(TASK ITEM):
Please tally the lines of the listing that follows where the word "iPhone" appears, and reply with the number only.

(MATERIALS PROVIDED):

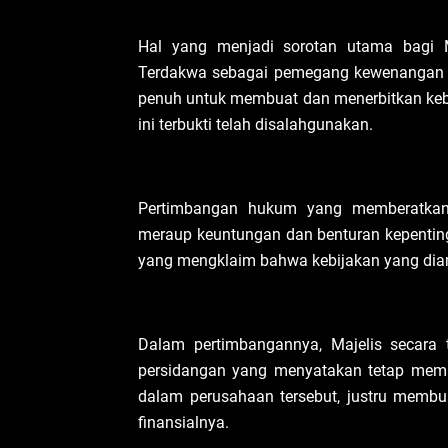
Hal yang menjadi sorotan utama bagi 
Terdakwa sebagai pemegang kewenangan t
penuh untuk membuat dan menerbitkan kebi
ini terbukti telah disalahgunakan.
Pertimbangan hukum yang memberatkan 
meraup keuntungan dan benturan kepentin
yang mengklaim bahwa kebijakan yang diamb
Dalam pertimbangannya, Majelis secara
persidangan yang menyatakan tetap memp
dalam perusahaan tersebut, justru memb
finansialnya.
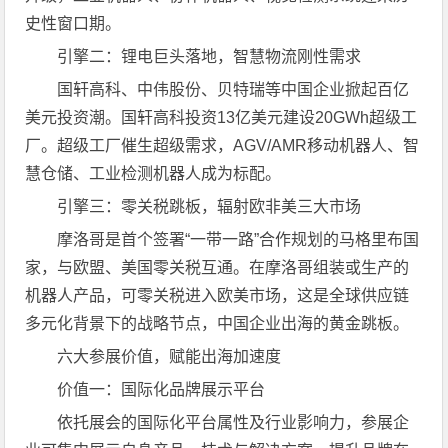
史性窗口期。
引擎二：锂电巨头落地，智慧物流刚性需求
国轩高科、中伟股份、贝特瑞等中国企业掀起百亿
美元投资潮。国轩高科投资13亿美元建设20GWh超级工
厂。超级工厂催生超级需求，AGV/AMR移动机器人、智
慧仓储、工业检测机器人成为标配。
引擎三：零关税跳板，辐射欧非美三大市场
摩洛哥是首个签署“一带一路”合作规划的马格里布国
家，与欧盟、美国零关税互通。在摩洛哥组装或生产的
机器人产品，可零关税进入欧美市场，这是全球供应链
多元化背景下的战略节点，中国企业出海的黄金跳板。
六大参展价值，赋能出海加速度
价值一：国际化品牌展示平台
依托展会的国际化平台属性及行业影响力，参展企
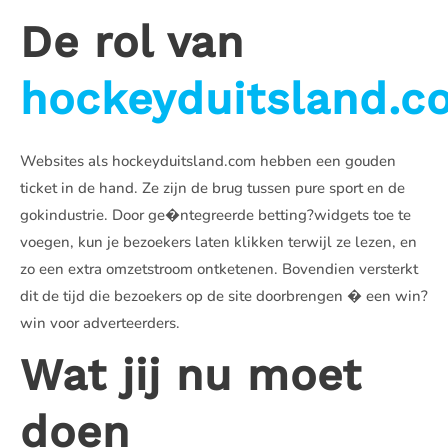
De rol van
hockeyduitsland.c
Websites als hockeyduitsland.com hebben een gouden
ticket in de hand. Ze zijn de brug tussen pure sport en de
gokindustrie. Door ge�ntegreerde betting?widgets toe te
voegen, kun je bezoekers laten klikken terwijl ze lezen, en
zo een extra omzetstroom ontketenen. Bovendien versterkt
dit de tijd die bezoekers op de site doorbrengen � een win?
win voor adverteerders.
Wat jij nu moet
doen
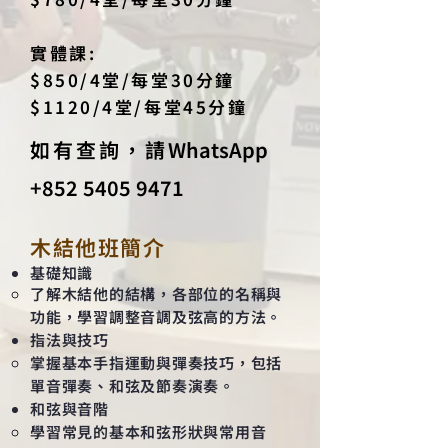
實體課:
$850/4堂/每堂30分鐘
$1120/4堂/每堂45分鐘
如有查詢，請
WhatsApp
+852 5405 9471
木結他班簡介
基礎知識
了解木結他的結構，各部位的名稱與
功能，學習調整音調及弦高的方法。​
指法與技巧
掌握基本手指運動與彈奏技巧，包括
單音彈奏、和弦及節奏演奏。
和弦與音階
學習常見的基本和弦形狀與常用音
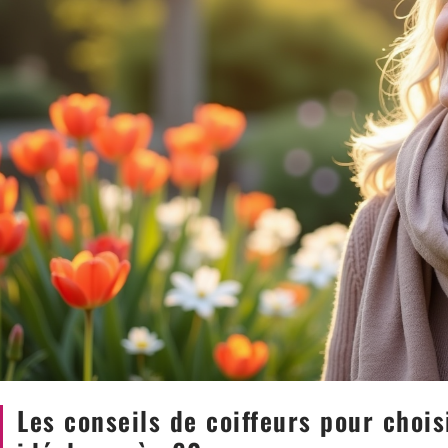
Les conseils de coiffeurs pour chois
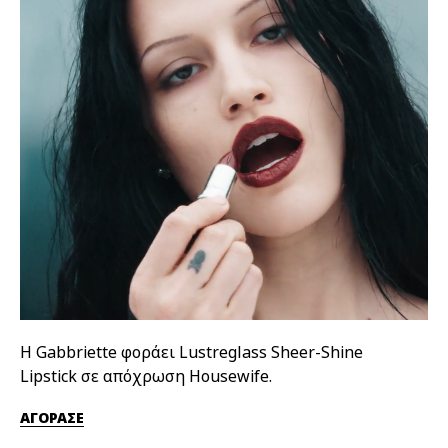
Η Gabbriette φοράει Lustreglass Sheer-Shine
Η 
Lipstick σε απόχρωση Housewife.
απ
ΑΓΟΡΑΣΕ
ΑΓ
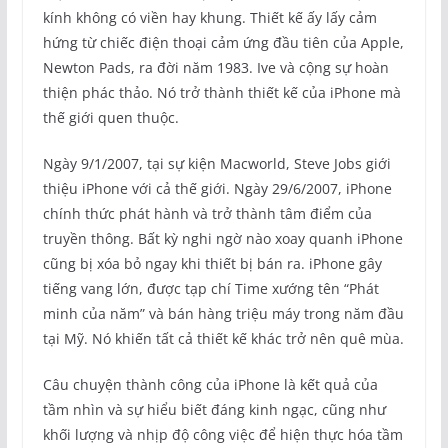
kính không có viền hay khung. Thiết kế ấy lấy cảm
hứng từ chiếc điện thoại cảm ứng đầu tiên của Apple,
Newton Pads, ra đời năm 1983. Ive và cộng sự hoàn
thiện phác thảo. Nó trở thành thiết kế của iPhone mà
thế giới quen thuộc.
Ngày 9/1/2007, tại sự kiện Macworld, Steve Jobs giới
thiệu iPhone với cả thế giới. Ngày 29/6/2007, iPhone
chính thức phát hành và trở thành tâm điểm của
truyền thông. Bất kỳ nghi ngờ nào xoay quanh iPhone
cũng bị xóa bỏ ngay khi thiết bị bán ra. iPhone gây
tiếng vang lớn, được tạp chí Time xướng tên “Phát
minh của năm” và bán hàng triệu máy trong năm đầu
tại Mỹ. Nó khiến tất cả thiết kế khác trở nên quê mùa.
Câu chuyện thành công của iPhone là kết quả của
tầm nhìn và sự hiểu biết đáng kinh ngạc, cũng như
khối lượng và nhịp độ công việc để hiện thực hóa tầm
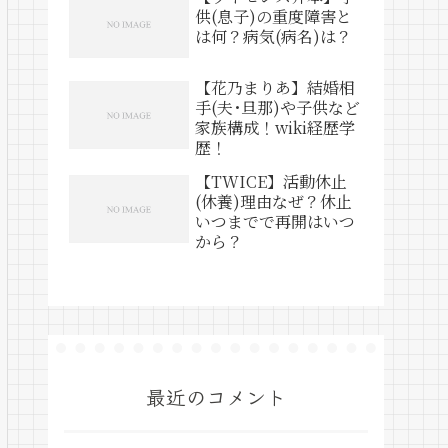
供(息子)の重度障害と
は何？病気(病名)は？
【花乃まりあ】結婚相
手(夫･旦那)や子供など
家族構成！wiki経歴学
歴！
【TWICE】活動休止
(休養)理由なぜ？休止
いつまでで再開はいつ
から？
最近のコメント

(OUTPUT BELOW):
5